───── SOURCE MATERIAL ─────

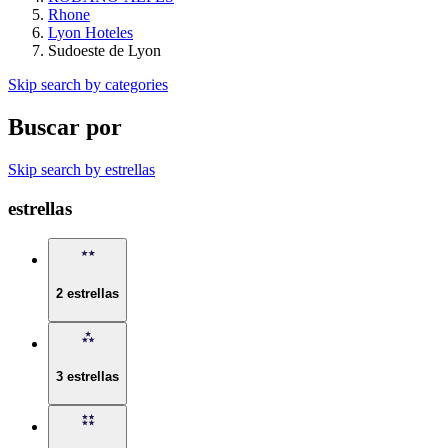
Rhone
Lyon Hoteles
Sudoeste de Lyon
Skip search by categories
Buscar por
Skip search by estrellas
estrellas
2 estrellas
3 estrellas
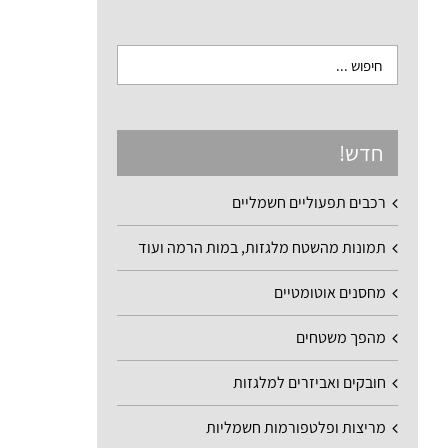
חדש!
רכבים תפעוליים חשמליים
תמונות מהשטח מלגזות, במות הרמה ועוד
מחסנים אוטומטיים
מהפך משטחים
חובקים ואביזרים למלגזות
מריצות ופלטפורמות חשמליות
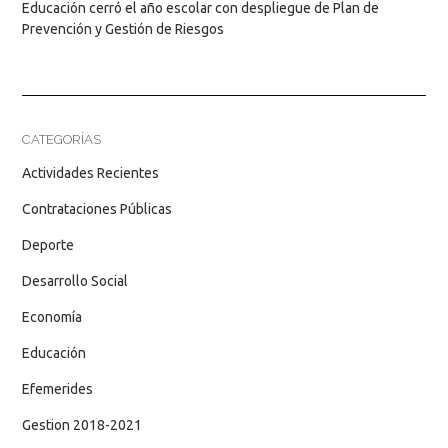
Educación cerró el año escolar con despliegue de Plan de
Prevención y Gestión de Riesgos
CATEGORÍAS
Actividades Recientes
Contrataciones Públicas
Deporte
Desarrollo Social
Economía
Educación
Efemerides
Gestion 2018-2021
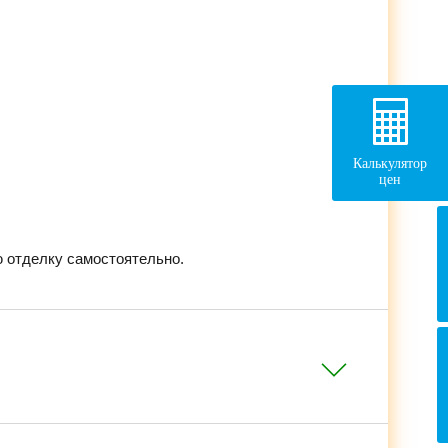
Калькулятор
цен
 отделку самостоятельно.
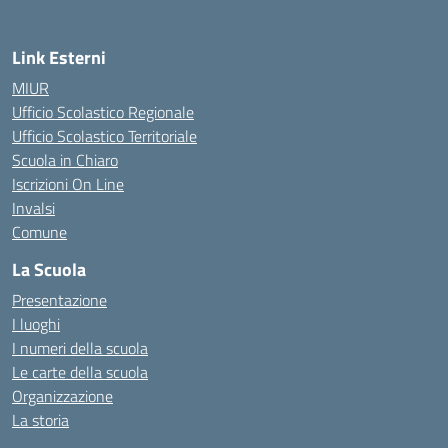
Link Esterni
MIUR
Ufficio Scolastico Regionale
Ufficio Scolastico Territoriale
Scuola in Chiaro
Iscrizioni On Line
Invalsi
Comune
La Scuola
Presentazione
I luoghi
I numeri della scuola
Le carte della scuola
Organizzazione
La storia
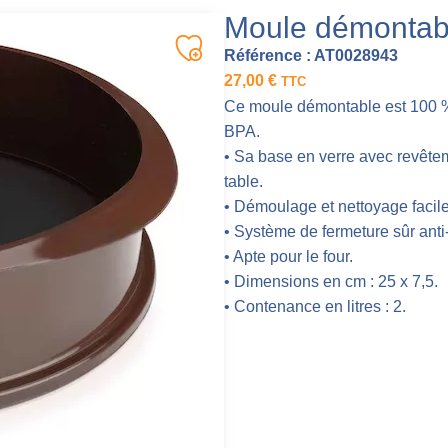
Moule démontab
Référence :
AT0028943
27,00
€
TTC
Ce moule démontable est 100 % e
BPA.
• Sa base en verre avec revêteme
table.
• Démoulage et nettoyage facile
• Système de fermeture sûr anti
• Apte pour le four.
• Dimensions en cm : 25 x 7,5.
• Contenance en litres : 2.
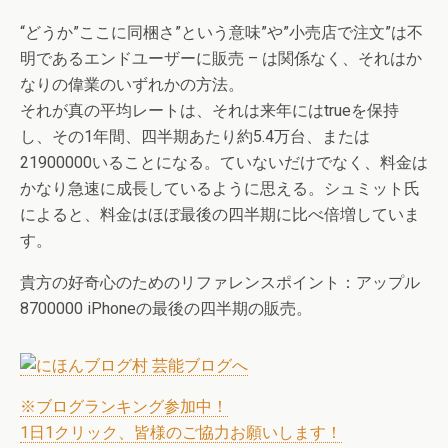
“どうか”ここに同梱さ”という意味”や”小売店で注文”は不
明であるエンドユーザーに販売 – は関係なく、それはか
なりの偉業のいずれかの方法。
それが真の平均レートは、それは来年にはtrueを保持
し、その1年間、四半期あたり約5.4万台、または
21900000いることになる。ていないだけでなく、料金は
かなり急速に成長しているように思える。シュミット氏
によると、料金はほぼ最後の四半期に比べ倍増していま
す。
貴方の好奇心のためのリファレンスポイント：アップル
8700000 iPhoneの最後の四半期の販売。
※ブログランキング参加中！
1日1クリック、皆様のご協力お願いします！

─────

**WHAT YOU SHOULD DO**
In the entries above, identify every line with the string "Ufficio".

**ANSWER TO THIS PROBLEM**
Ufficio Scolastico Regionale
Ufficio Scolastico Territoriale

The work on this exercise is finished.